The Currency Fear Narrative

OrangeNews9

M Jaishree

Every few months, social media erupts with alarming claims that the Indian Rupee has “collapsed” because the exchange rate against the US Dollar has weakened. Charts are circulated. Emotional comparisons are made. “The rupee has fallen from ₹45 to ₹85 per dollar,” they say, implying that Indians have somehow become half as rich. The goal is not economic education. It is psychological manipulation.

The truth is far more nuanced — and far less dramatic.

Most Indians earn in rupees, save in rupees, and spend in rupees. Their daily life is not conducted in US dollars. A vegetable vendor in Vijayawada, a salaried employee in Hyderabad, or a small trader in Ahmedabad does not suddenly lose half their wealth because the USD/INR exchange rate changes. That is not how purchasing power works.

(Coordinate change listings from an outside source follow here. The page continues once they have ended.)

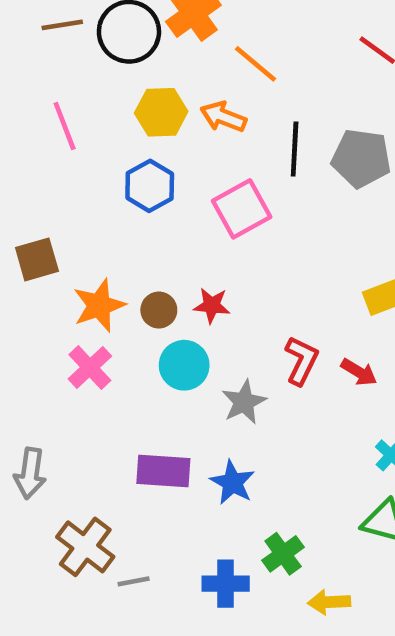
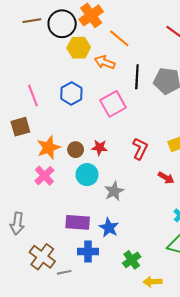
yellow hexagon: (161, 112) -> (79, 48), moved
pink line: (65, 126) -> (33, 96), moved
red L-shape: (301, 361) -> (140, 149), moved
blue cross: (226, 584) -> (88, 252), moved

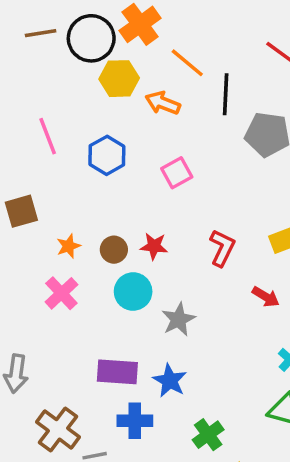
black line: (137, 77) -> (226, 94), moved
pink line: (33, 96) -> (48, 136), moved
pink square: (113, 104) -> (177, 173), size x0.7
orange star: (49, 148) -> (68, 246), size x0.6

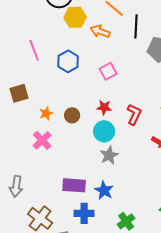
red star: (154, 246) -> (104, 107), moved
cyan circle: (133, 292) -> (104, 131), moved

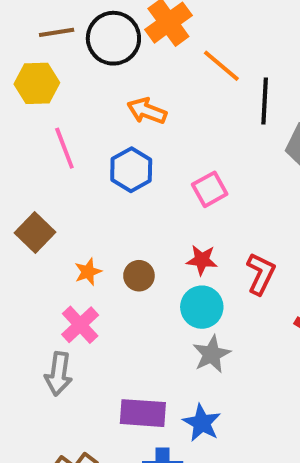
yellow hexagon: (75, 17) -> (37, 83), moved
orange arrow: (100, 31) -> (147, 111), moved
brown square: (19, 93) -> (35, 233), turned -30
gray arrow: (16, 186) -> (59, 374), moved

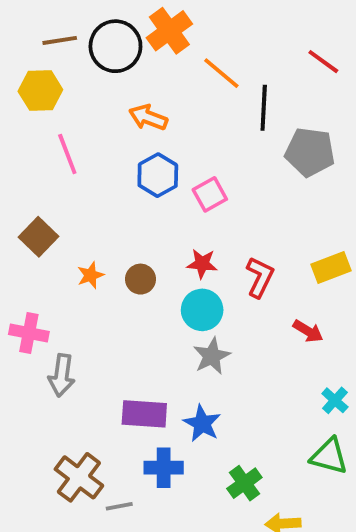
blue hexagon: (131, 170) -> (158, 175), moved
pink cross: (80, 325) -> (29, 333), moved, turned -36

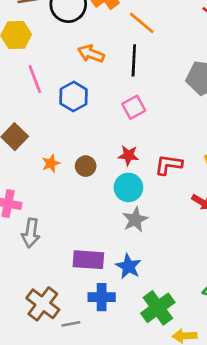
black line: (264, 108) -> (134, 60), moved
blue hexagon: (158, 175) -> (74, 97), moved
red L-shape: (260, 277) -> (169, 165), turned -108
green cross: (244, 483) -> (158, 308), size x1.4

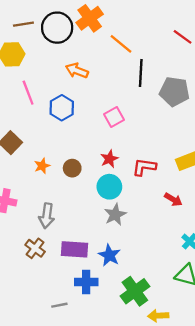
black line: (134, 60) -> (141, 73), moved
red star: (128, 155) -> (109, 159), turned -30
gray arrow: (31, 233) -> (47, 216), moved
brown cross: (43, 304) -> (35, 248), moved, size x0.7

What many fearmongers deliberately ignore is that currencies are not static stores of value. Every currency loses purchasing power over time because of inflation. Even the mighty US Dollar is no exception. Over the past 15 years, the dollar itself has lost roughly one-third of its purchasing power due to inflation. A product costing $100 years ago may cost $130 today. Does that mean Americans became poorer overnight? No. It reflects the normal functioning of a growing modern economy.

Inflation, when controlled, is not necessarily a sign of economic collapse. In fact, economists and central bankers across the world consider moderate inflation healthy. An economy growing rapidly, expanding consumption, increasing wages, and investing heavily in infrastructure naturally experiences inflationary pressure. India, being one of the world’s fastest-growing major economies, is no exception.

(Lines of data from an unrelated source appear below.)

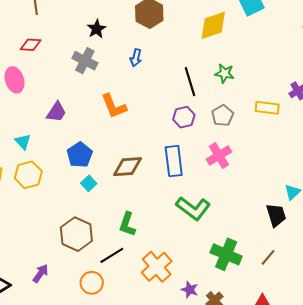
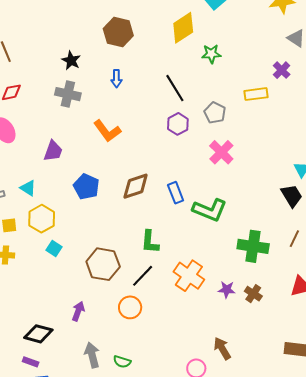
green star: (225, 73) -> (211, 54), moved
blue rectangle: (174, 161) -> (176, 193), moved, size x0.7
cyan square: (89, 183) -> (54, 249), moved

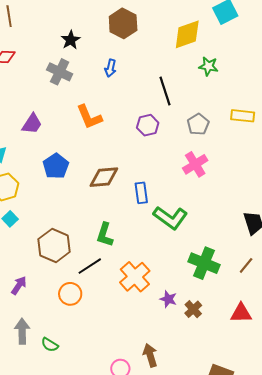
purple hexagon: (178, 124) -> (148, 125), moved

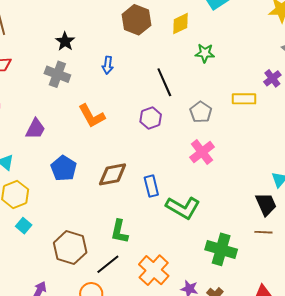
brown hexagon: (123, 23) -> (137, 20), moved
yellow diamond: (187, 34) -> (180, 24), size x0.7
brown line: (246, 265) -> (263, 232), moved, turned 60

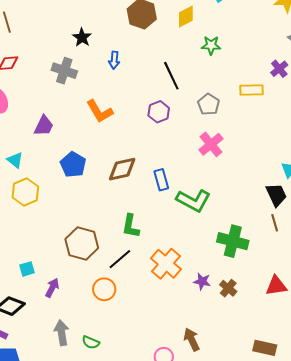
black star: (65, 41) -> (82, 37), moved
cyan square: (24, 226) -> (27, 269), moved, turned 35
brown line: (263, 232) -> (275, 223), turned 72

Ironically, central banks become more worried when inflation drops too low. Extremely low inflation or deflation often signals economic stagnation, weak demand, falling investments, and unemployment. Japan struggled with this for decades. The United States itself panicked when inflation remained too weak after the 2008 financial crisis.

Yet many commentators selectively weaponize the USD-INR exchange rate without explaining these fundamentals. Why? Because context destroys propaganda.

The exchange rate between two currencies depends on multiple factors: interest rates, trade deficits, global capital flows, oil prices, geopolitical risks, and monetary policy decisions by central banks. It is not a scoreboard of national success or failure. If it were, then Japan — whose currency weakened massively over decades — would be considered an economic disaster. It is not.

Consider a hypothetical scenario. Suppose tomorrow the rupee suddenly appreciates sharply and 1 USD becomes ₹50. Would every Indian instantly become twice as rich? Would India’s productivity, infrastructure, or manufacturing capacity magically double overnight? Of course not. GDP measured in dollar terms may appear larger, but the real economy would remain the same.

This exposes the absurdity of reducing national prosperity to a single exchange-rate number.

The same voices spreading panic today are often the ones simultaneously predicting the “collapse of the dollar” and advocating global de-dollarization. When the rupee weakens, they scream economic doom. If the rupee strengthens tomorrow, they will simply shift the narrative to inflation, unemployment, or some other talking point. The objective is not consistency. The objective is permanent negativity.

There is also a larger pattern visible to anyone paying attention. Across digital platforms, an ecosystem of anti-establishment activists, political propagandists, and professional pessimists thrives on manufacturing fear, uncertainty, and doubt. Every economic indicator is selectively framed to create anger and hopelessness. Growth figures are dismissed. Infrastructure expansion is ignored. Rising exports are underplayed. But any negative data point is amplified endlessly.

This does not mean India has no economic challenges. Inflation affects ordinary citizens. Income inequality exists. Employment generation remains a serious issue. Currency stability matters. Constructive criticism is essential in any democracy.

But there is a difference between honest economic analysis and orchestrated doom-mongering.

A mature understanding of economics requires perspective, not panic. Exchange rates fluctuate. Inflation exists in every country. Currencies rise and fall over decades. What ultimately matters is productivity, infrastructure, innovation, manufacturing strength, energy security, and the purchasing power of citizens within their own economy.

India’s story cannot be reduced to a sensational currency chart designed to provoke outrage on social media. The real story is much larger — and far more complex.